Stream — PyTorch 2.7 documentation (original) (raw)

class torch.cuda.Stream(device=None, priority=0, **kwargs)[source][source]

Wrapper around a CUDA stream.

A CUDA stream is a linear sequence of execution that belongs to a specific device, independent from other streams. It supports with statement as a context manager to ensure the operators within the with block are running on the corresponding stream. See CUDA semantics for details.

Parameters

query()[source][source]

Check if all the work submitted has been completed.

Returns

A boolean indicating if all kernels in this stream are completed.

Return type

bool

record_event(event=None)[source][source]

Record an event.

Parameters

event (torch.cuda.Event, optional) – event to record. If not given, a new one will be allocated.

Returns

Recorded event.

synchronize()[source][source]

Wait for all the kernels in this stream to complete.
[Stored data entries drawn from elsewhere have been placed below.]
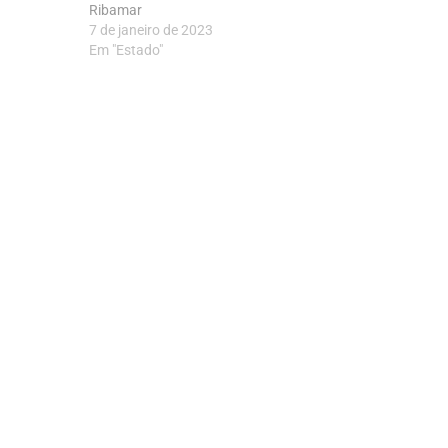
Ribamar
7 de janeiro de 2023
Em "Estado"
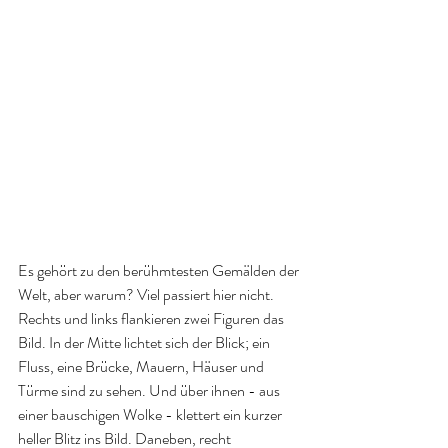
Es gehört zu den berühmtesten Gemälden der 
Welt, aber warum? Viel passiert hier nicht. 
Rechts und links flankieren zwei Figuren das 
Bild. In der Mitte lichtet sich der Blick; ein 
Fluss, eine Brücke, Mauern, Häuser und 
Türme sind zu sehen. Und über ihnen - aus 
einer bauschigen Wolke - klettert ein kurzer 
heller Blitz ins Bild. Daneben, recht 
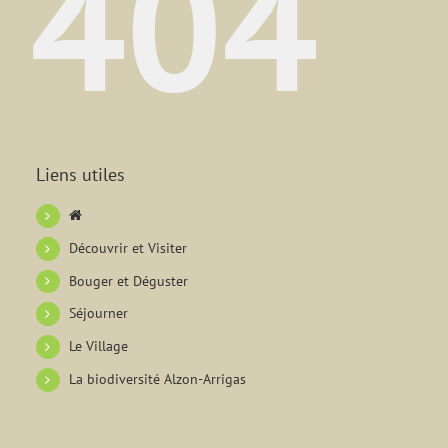
404
Liens utiles
Découvrir et Visiter
Bouger et Déguster
Séjourner
Le Village
La biodiversité Alzon-Arrigas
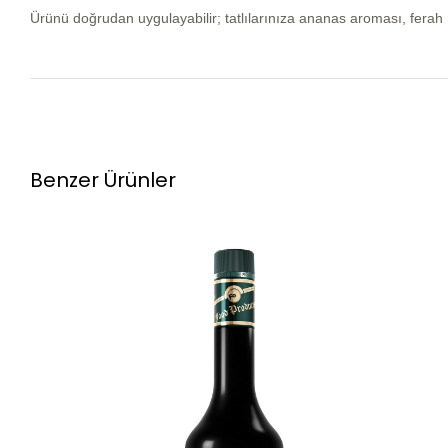
Ürünü doğrudan uygulayabilir; tatlılarınıza ananas aroması, ferah 
Benzer Ürünler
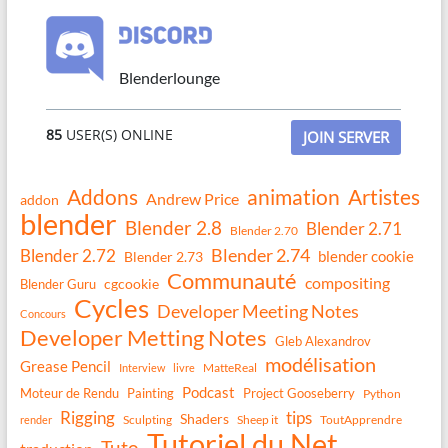
Blenderlounge
85
USER(S) ONLINE
JOIN SERVER
Addons
animation
Artistes
Andrew Price
addon
blender
Blender 2.8
Blender 2.71
Blender 2.70
Blender 2.74
Blender 2.72
blender cookie
Blender 2.73
Communauté
compositing
Blender Guru
cgcookie
Cycles
Developer Meeting Notes
Concours
Developer Metting Notes
Gleb Alexandrov
modélisation
Grease Pencil
MatteReal
Interview
livre
Podcast
Moteur de Rendu
Painting
Project Gooseberry
Python
Rigging
tips
Shaders
Sculpting
Sheep it
ToutApprendre
render
Tutoriel du Net
Tuto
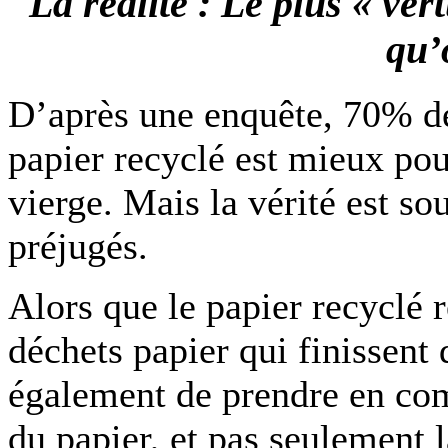
La réalité : Le plus « ver
qu’
D’après une enquête, 70% de
papier recyclé est mieux po
vierge. Mais la vérité est s
préjugés.
Alors que le papier recyclé 
déchets papier qui finissent
également de prendre en com
du papier, et pas seulement l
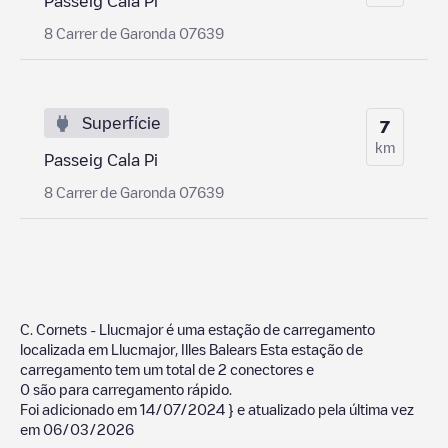
Passeig Cala Pi
8 Carrer de Garonda 07639
Superfície
7
km
Passeig Cala Pi
8 Carrer de Garonda 07639
C. Cornets - Llucmajor
é uma estação de carregamento
localizada em
Llucmajor
,
Illes Balears
Esta estação de
carregamento tem um total de
2
conectores e
0
são para carregamento rápido.
Foi adicionado em
14/07/2024
} e atualizado pela última vez
em
06/03/2026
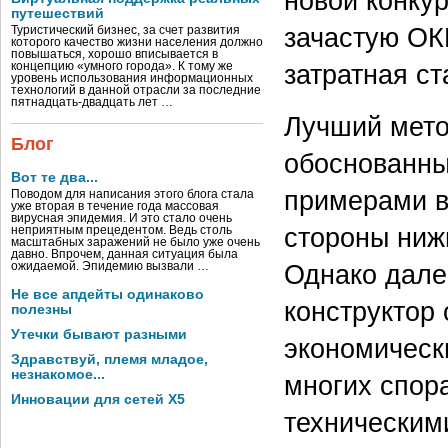
новой конку
путешествий
зачастую ОК
Туристический бизнес, за счет развития
которого качество жизни населения должно
повышаться, хорошо вписывается в
затратная с
концепцию «умного города». К тому же
уровень использования информационных
технологий в данной отрасли за последние
пятнадцать-двадцать лет …
Лучший мето
Блог
обоснованны
Вот те два...
примерами в
Поводом для написания этого блога стала
уже вторая в течение года массовая
вирусная эпидемия. И это стало очень
стороны нижн
неприятным прецедентом. Ведь столь
масштабных заражений не было уже очень
давно. Впрочем, данная ситуация была
Однако дале
ожидаемой. Эпидемию вызвали …
Не все апдейты одинаково
конструктор
полезны
Утечки бывают разными
экономическ
Здравствуй, племя младое,
незнакомое...
многих спор
Инновации для сетей X5
техническим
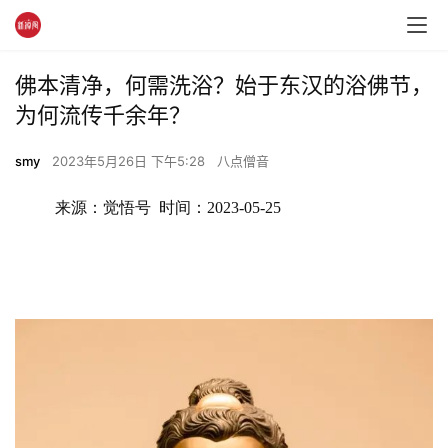
佛本清净，何需洗浴？始于东汉的浴佛节，
为何流传千余年？
smy
2023年5月26日 下午5:28
八点僧音
来源：觉悟号  时间：2023-05-25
wait_event(event)[source][source]

Make all future work submitted to the stream wait for an event.

Parameters

event (torch.cuda.Event) – an event to wait for.

Note

This is a wrapper around cudaStreamWaitEvent(): seeCUDA Stream documentation for more info.

This function returns without waiting for event: only future operations are affected.

wait_stream(stream)[source][source]

Synchronize with another stream.

All future work submitted to this stream will wait until all kernels submitted to a given stream at the time of call complete.

Parameters

stream (Stream) – a stream to synchronize.

Note

This function returns without waiting for currently enqueued kernels in stream: only future operations are affected.